И я рассказал отцу то, что он хотел и был готов услышать: пошел и наступил на мину. Все. Ни войны, ни пыли, ни крови, ни парящего говна из вспоротых животов, ни отрезанных членов, торчащих из ртов убитых и изувеченных духами парней. Я был огорчен тем, что остался жив и лишь только ранен, а мои друзья там – песок жуют и кровью харкают. Именно тогда мне отец сказал: «Я думал, тебе ноги по уши отрезали, а тут еще есть, чем шевелить – что сопли развесил?». Это была первая фраза, сказанная им мне после двух лет разлуки. Было много разного после этого. Отец приезжал ко мне в госпиталь, когда я получил и надел свои первые протезы. Первые шаги я сделал с ним. Помню, как мне было обидно, когда отец жалел Витька, моего соседа по палате. Попав под гранатомет в Панджшере, Витек потерял кисти обеих рук, глаз и способность адекватно реагировать на действительность. Помню, как я бесился, когда, придя ко мне, отец пытался воспитывать Витька, который потом все равно напивался к отбою.

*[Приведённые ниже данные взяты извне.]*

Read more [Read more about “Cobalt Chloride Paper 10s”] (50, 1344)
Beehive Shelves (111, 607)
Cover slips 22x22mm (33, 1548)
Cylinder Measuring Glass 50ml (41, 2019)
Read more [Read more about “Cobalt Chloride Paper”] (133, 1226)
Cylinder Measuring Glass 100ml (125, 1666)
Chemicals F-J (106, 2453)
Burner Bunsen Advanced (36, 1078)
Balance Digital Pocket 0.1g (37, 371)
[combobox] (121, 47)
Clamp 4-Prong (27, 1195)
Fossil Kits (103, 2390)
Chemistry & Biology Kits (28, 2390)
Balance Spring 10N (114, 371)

«…Если вам хочется каждый день иметь весьма веский довод для своей убийственной иронии, то этого можно легко добиться. Попробуйте писать письма, адресованные самому себе, в которых постарайтесь описывать то, как представляете свою жизнь через, например, два года. Не обязательно делать это каждый день, достаточно раз в неделю или месяц. Главное – строго следуйте выбранной периодичности своей переписки», – с этого доброго совета военного психолога начались мои дневники, написанные в госпитале. Свое первое письмо я написал сам себе от имени Витька, подражая почерку безрукого человека, и отправил его сам себе по почте, из настоящего в будущее.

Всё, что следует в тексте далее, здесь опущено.